Can you do that on the sun?
 
But you just said to not expose him to the internet...
 
That's because of his innocence
Better things in this world are dirtier.
 
5:00 PM
@Catija how good it would look when he will play with your hippo :-)
 
Good evening all
 
Good evening kettle
 
Namaste, Man ji!
 
5:22 PM
Hey guys i'm here again
Is there "shorline" word in English language?
 
@ucha did you try any English dictionary yet?
 
I tried but this is really absurd event so i needed to ask:)
The caption of the thesis is wrong
 
6:07 PM
@ucha Shoreline yes, but shorline no.
BTW @Dam would you please end the two-room confusion and change the room description to "main room for English Language Learners GHL" please?
 
I got several electric shocks from my bicycle under this transmission line
 
@CowperKettle A giant metal man trying to pee?
@CowperKettle So yes
 
No, a photo from today's 90 km ride
 
Now you're just showing off
 
@DEAD That's my second favorite activity, after memorizing poems
 
6:35 PM
in Tavern on the Meta on Meta Stack Exchange Chat, 23 hours ago, by DEAD
@tchrist Shadow is here when you don't want him to.
 
@ShadowWizard You weren't . . . supposed to see that . . .
 
@DEAD haha, too late! :P
@CowperKettle nice, you're the one taking the pictures?

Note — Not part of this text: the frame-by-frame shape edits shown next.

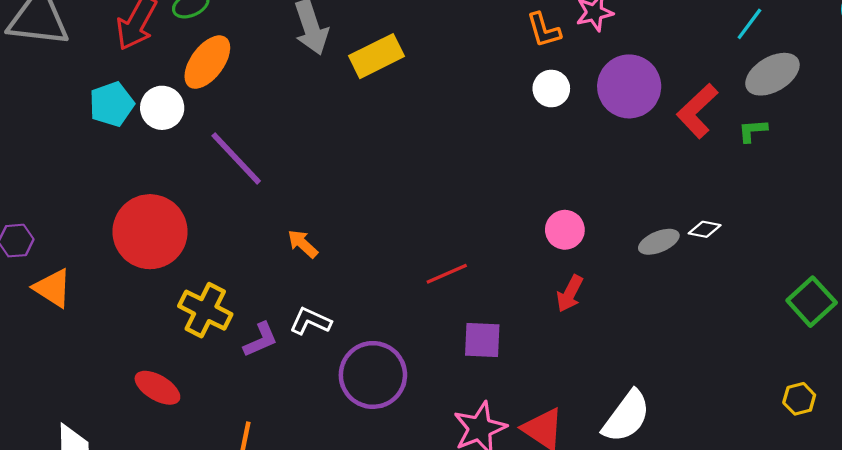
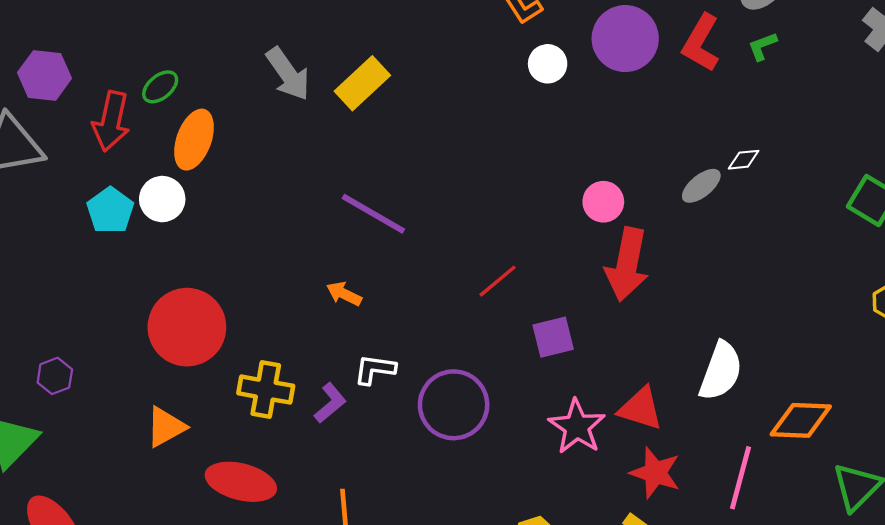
purple line: (236, 158) -> (373, 214), moved
orange triangle: (53, 288) -> (166, 427), moved, turned -45
red arrow: (570, 294) -> (627, 264), size x1.8
red ellipse: (157, 388) -> (241, 482), size x1.4

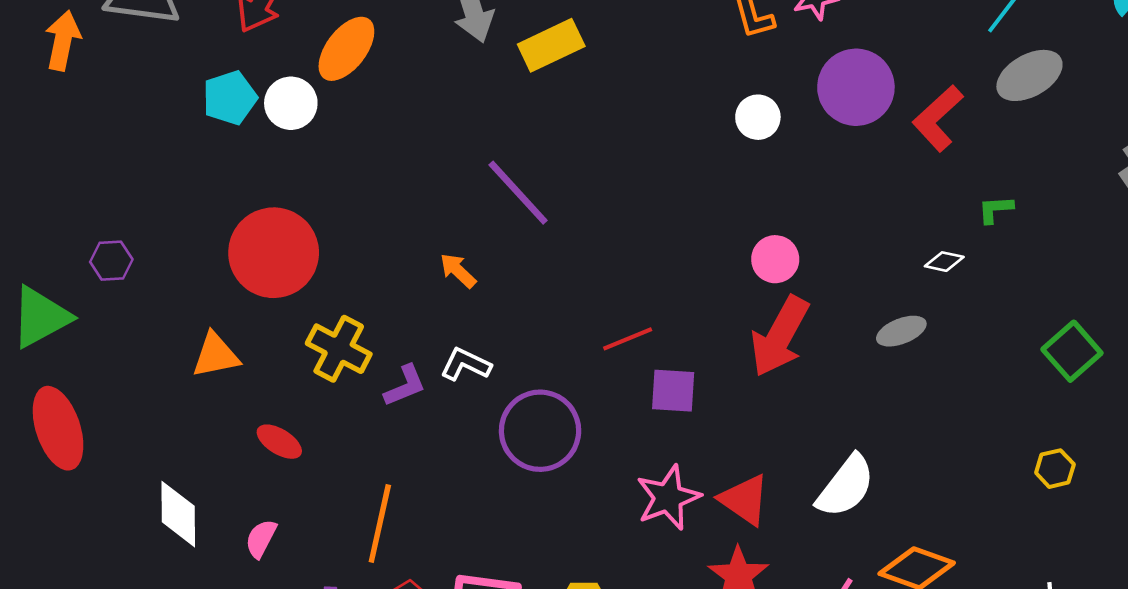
green L-shape: (762, 46) -> (996, 209), moved
white circle: (548, 64) -> (758, 117), moved
gray ellipse: (701, 186) -> (901, 331), moved
red line: (498, 281) -> (628, 339), moved
red ellipse: (241, 482) -> (279, 442), size x0.6

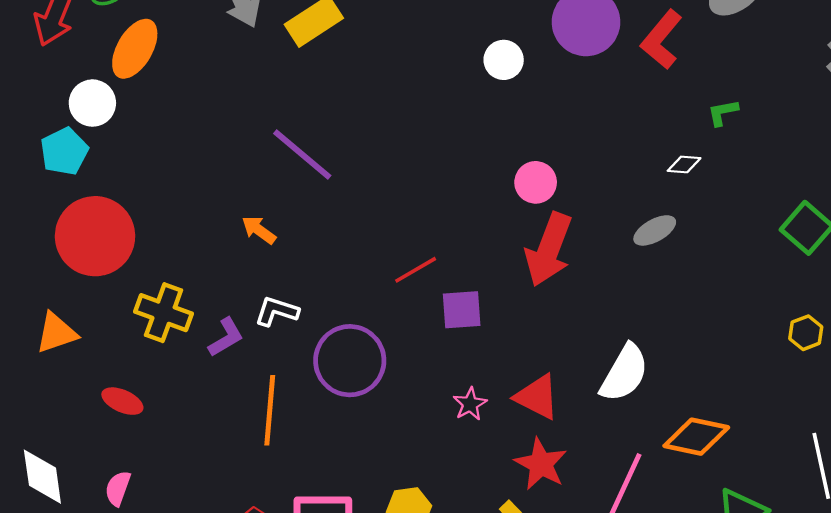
cyan pentagon: (230, 98) -> (64, 151), moved
pink star: (668, 498) -> (470, 404), size x0.6
orange line: (380, 524) -> (270, 410), moved

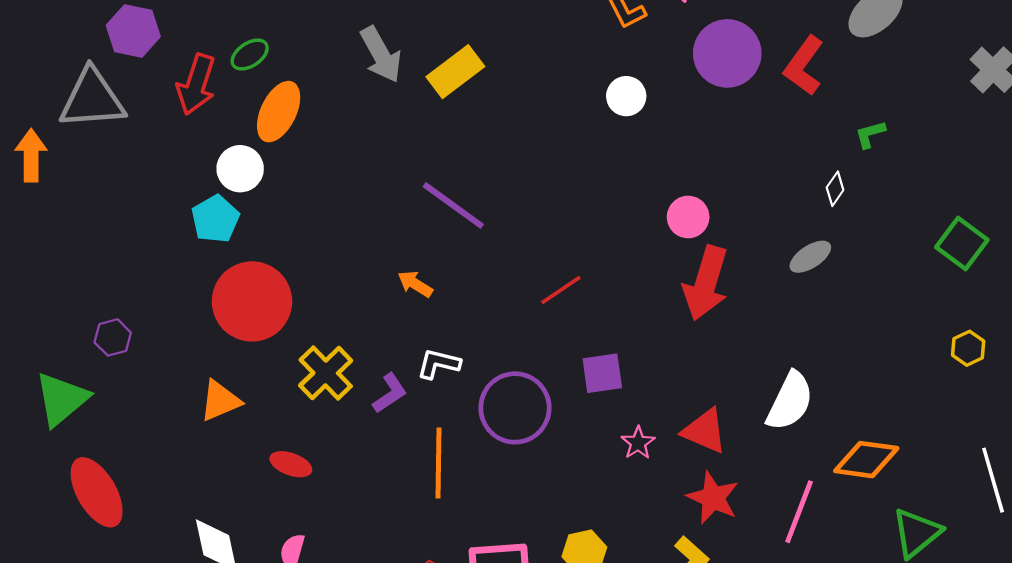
white circle: (504, 60) -> (626, 96), moved
white diamond: (684, 164) -> (835, 189), turned -56
red line: (416, 270) -> (561, 290), moved
purple square: (462, 310) -> (602, 373), moved
yellow cross: (164, 313) -> (326, 373), turned 30

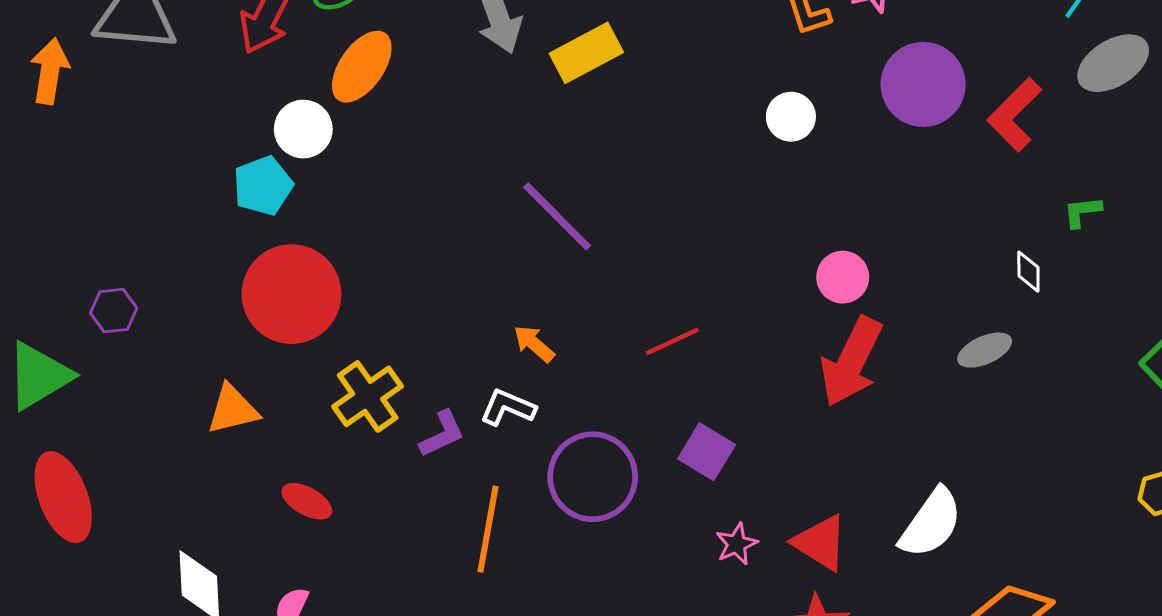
white diamond: (835, 189) -> (1028, 272), turned -44
orange arrow: (415, 284) -> (534, 344), moved
purple square: (602, 373) -> (707, 452), turned 30

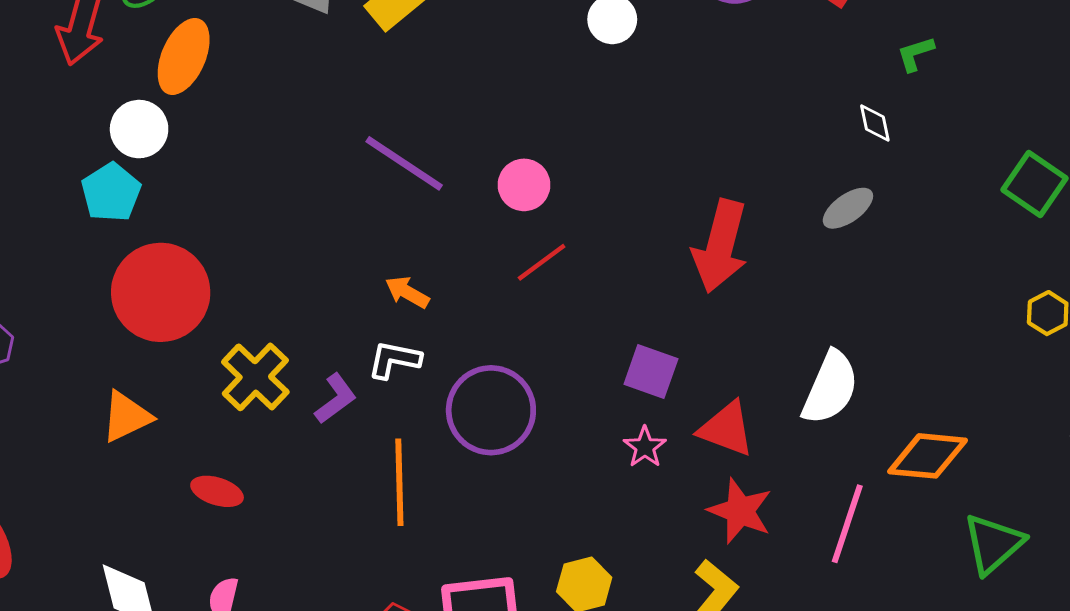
pink circle: (843, 277) -> (524, 185), moved
purple square: (707, 452) -> (651, 371), moved

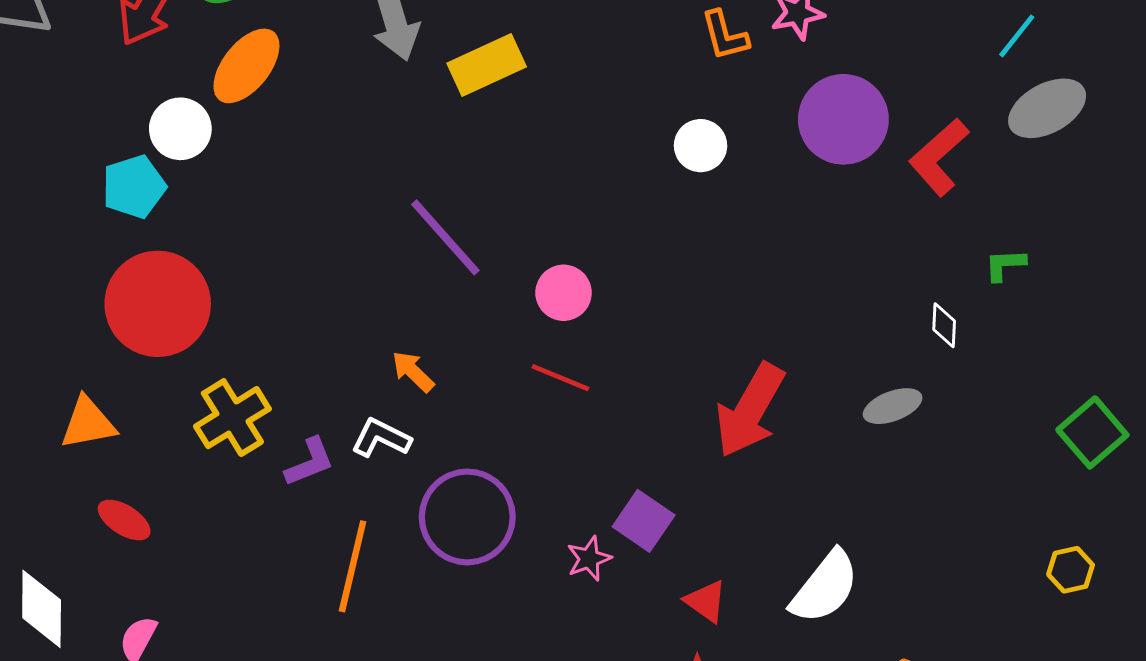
red line: (542, 262) -> (560, 378), turned 44
red triangle: (726, 429) -> (706, 601), size x0.7
pink star: (645, 447) -> (589, 559), moved
red ellipse: (217, 491) -> (124, 520), moved

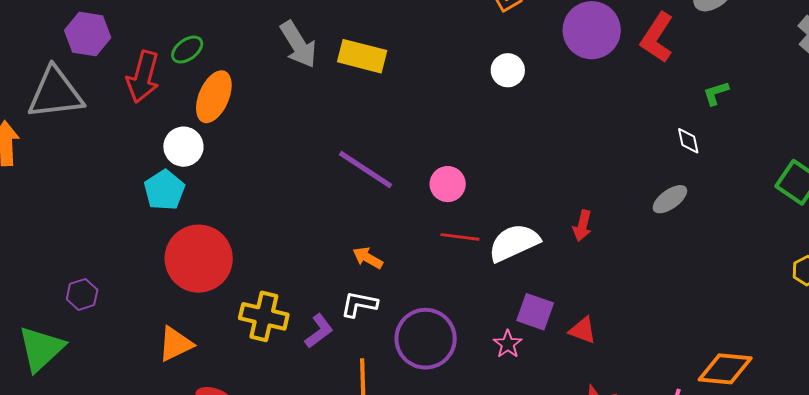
yellow rectangle: (487, 65) -> (362, 56), turned 54
red arrow: (750, 410) -> (582, 226), size x0.5
yellow cross: (232, 418) -> (264, 316), turned -30
white semicircle: (825, 587) -> (514, 243), moved, turned -138
red triangle: (706, 601) -> (583, 330), moved

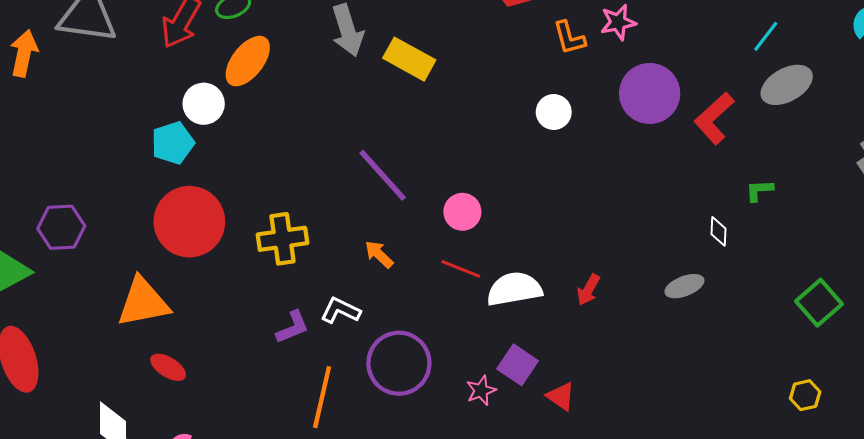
orange arrow: (368, 258) -> (379, 254), moved
purple hexagon: (82, 294) -> (61, 227), size x1.4
yellow cross: (264, 316) -> (282, 239), moved, turned -36
orange triangle: (175, 344) -> (143, 302), size x1.4

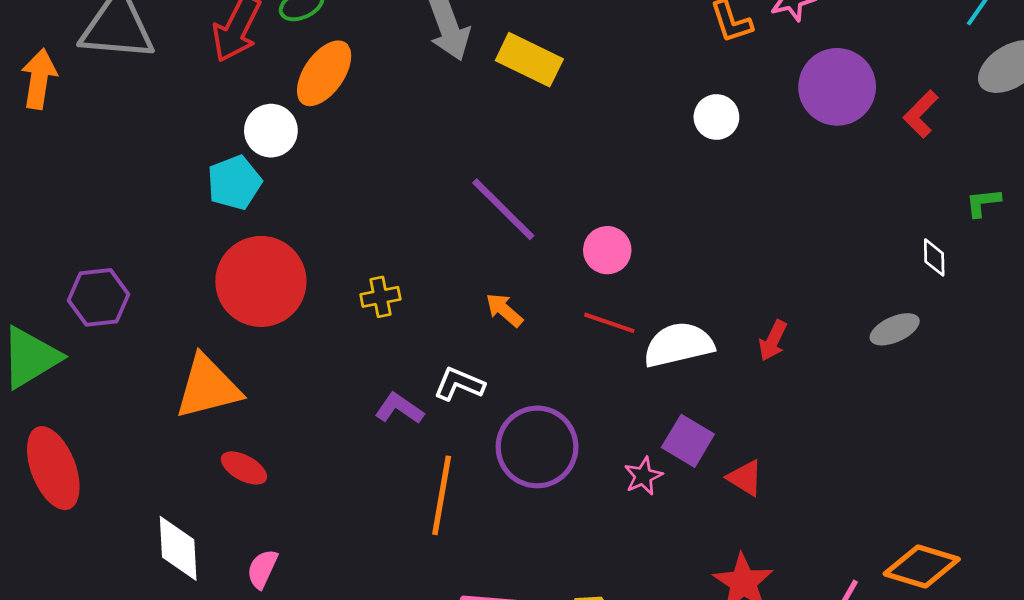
red L-shape: (714, 118) -> (921, 114), size x0.7
yellow cross: (282, 239) -> (380, 297), size x0.6
purple L-shape: (293, 327) -> (399, 409), turned -120

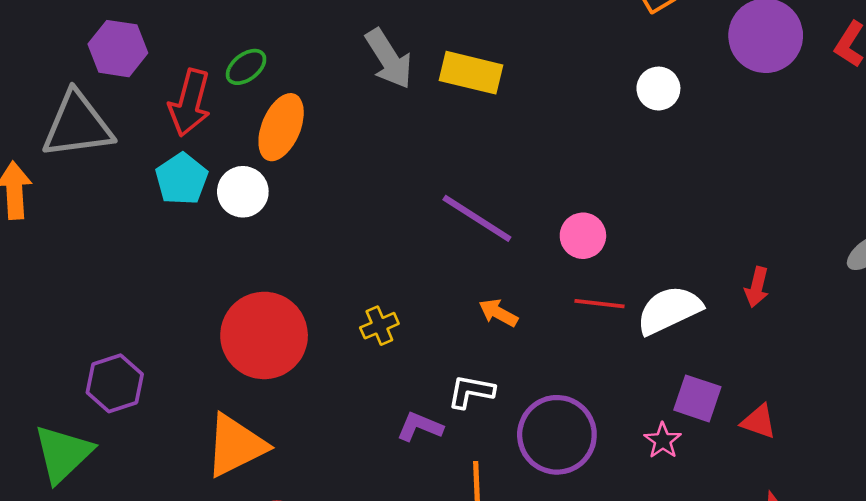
cyan pentagon: (234, 183) -> (182, 179), moved

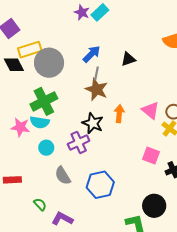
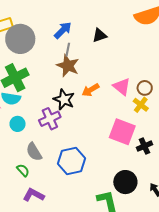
orange arrow: (119, 114) -> (91, 90), turned -126
pink square: (151, 156) -> (122, 132), size x1.5
green semicircle: (40, 204) -> (23, 170), moved

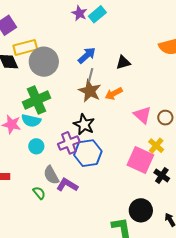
orange arrow: (91, 90) -> (114, 94), moved
yellow cross: (141, 105) -> (156, 146), moved
black cross: (144, 146) -> (162, 175), turned -35
blue hexagon: (72, 161) -> (88, 153), moved
purple L-shape: (34, 195) -> (67, 185), moved

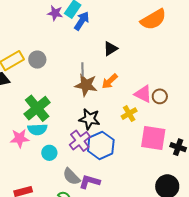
blue arrow: (87, 55) -> (82, 21), moved
gray circle: (44, 62) -> (37, 60), moved, size x0.6
brown circle: (165, 118) -> (160, 96), moved
yellow cross: (156, 146) -> (129, 114), moved, turned 35

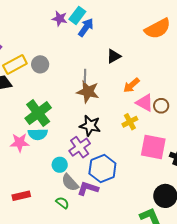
orange arrow: (110, 81) -> (131, 85), moved
blue hexagon: (101, 145) -> (102, 168), moved
cyan circle: (49, 153) -> (60, 165), moved

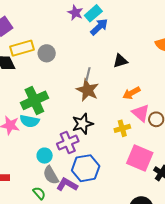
black star: (90, 126) -> (83, 124), turned 30

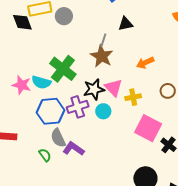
black triangle: (120, 61) -> (126, 24), moved
green cross: (34, 100) -> (63, 69), moved, turned -32
pink triangle: (141, 113) -> (113, 88), moved
cyan circle: (45, 156) -> (103, 111), moved
blue hexagon: (86, 168) -> (51, 111), moved

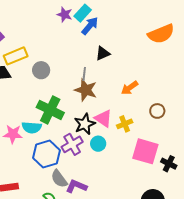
gray circle: (64, 16) -> (41, 70), moved

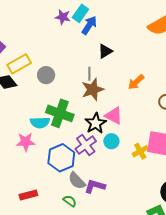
brown star: (86, 90) -> (93, 89), turned -30
yellow cross: (125, 124) -> (140, 151), moved
cyan semicircle: (32, 127) -> (40, 122), moved

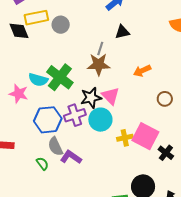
gray circle: (46, 75) -> (61, 25), moved
cyan circle: (111, 141) -> (100, 120), size x1.5

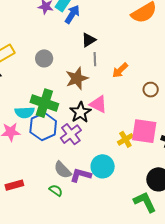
gray circle: (61, 25) -> (44, 58), moved
gray line: (100, 49) -> (95, 59), moved
blue hexagon: (48, 120) -> (43, 127), moved
cyan circle: (100, 120) -> (103, 166), moved

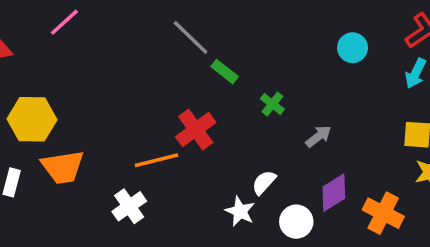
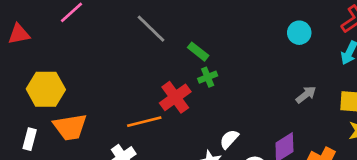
gray line: (191, 37) -> (151, 29), moved
green cross: (272, 104) -> (208, 77), moved, turned 30
gray arrow: (318, 136) -> (306, 95), moved

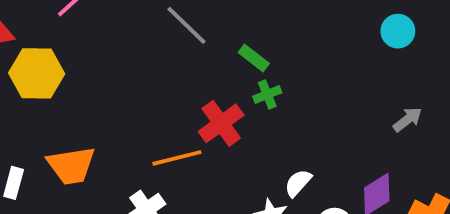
yellow hexagon: (46, 89) -> (37, 73), moved

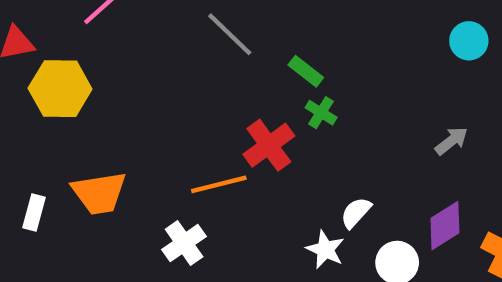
green cross: (267, 95) -> (321, 113), turned -36
gray arrow: (408, 119) -> (451, 141), moved

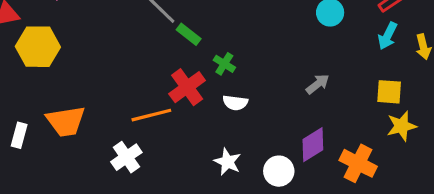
green rectangle: (306, 71) -> (189, 34), moved
white semicircle: (356, 213) -> (235, 103), moved, turned -125

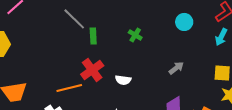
green rectangle: (189, 34) -> (93, 36), turned 49
green cross: (224, 64) -> (135, 35), moved

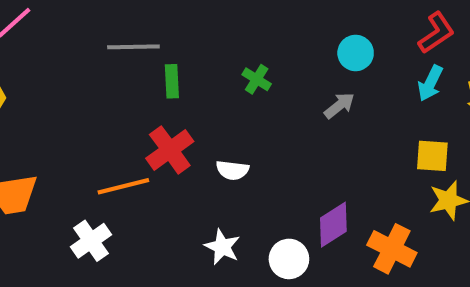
gray line: (74, 19) -> (133, 47), turned -45
gray arrow: (176, 68) -> (339, 105), moved

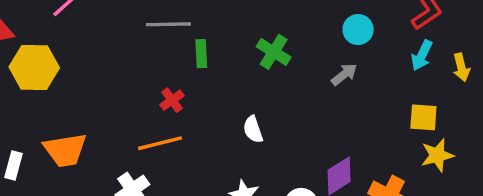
green cross: (257, 79) -> (274, 52), size x1.4
red cross: (170, 150) -> (172, 100), moved, size x0.6
white semicircle: (232, 170) -> (253, 129), turned 64

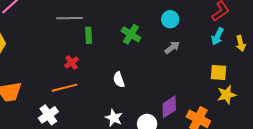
cyan circle: (358, 30) -> (170, 19), moved

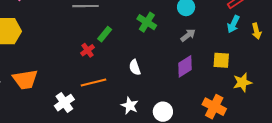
green rectangle: (89, 35) -> (105, 34), moved, turned 42
yellow square: (218, 73) -> (221, 60), moved
orange line: (64, 88) -> (94, 82), moved
purple diamond: (169, 107) -> (185, 66), moved

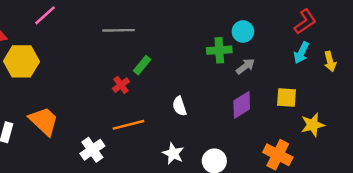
green cross: (147, 22) -> (219, 50), moved, turned -36
orange trapezoid: (25, 79) -> (44, 121), turned -128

I loved riding bikes with friends as teenager, but as adult... well... never found the time and energy. :/
 
Thanks @snail
 
Anonymous
room topic changed to Language Overflow: This is the main chat room for English Language Learners Stack Exchange. Welcome! (no tags)
 
1 min ago, by DEAD
Thanks @snail
I feel unburdened
 
Anonymous
6:48 PM
Well, that's good :-)
 
in ELL's Cabin, 4 mins ago, by Stack Exchange
snailplane has frozen this room.
R.I.P Cabin. 2015-2016
 
@ShadowWizard We should pin that.
 
Anonymous
I think the Cabin really died a while ago. It's just been in a zombie state for a while, just waiting to be reaped.
 
Anonymous
It was a nice room at first, though :-)
 
I wonder if we should add other RO's.
Dam is in a meh mood regarding RO activities.
Hmm, I'm thinking either Jim or Cowp or me.
 
7:25 PM
@V.V. Speak of things that happen with your student?
@Dam
Some ELL texts give a rule something like Use 's with people, but [something of something] for things. John's book. The entrance of the building. A counterproductive "guideline" I think. — Jim Reynolds 2 mins ago
 
@JimReynolds You think?
 
Often, but not well.
 
That sounds familiar . . . hmm . . .
 
Why think when one can just say whatever?
 
7:42 PM
Unfortunately whatever is too short to be a comment.
 
@ShadowWizard Sorceress!
@DEAD It'a a sad world when character minimums kill humor. But whatever.
 
@DEAD but whateverrrrrrrr isn't.... ;)
@DEAD go ahead then!
@snailplane this reminds me of some SE sites, that just exist, without real activity, for long time now.
 
8:36 PM
Do you work on Saturday?
Do you work on Saturday?
Which one is correct?
 
Anonymous
8:57 PM
@Avicenna They both look the same to me.
 
Anonymous
Did you mean to type two different messages?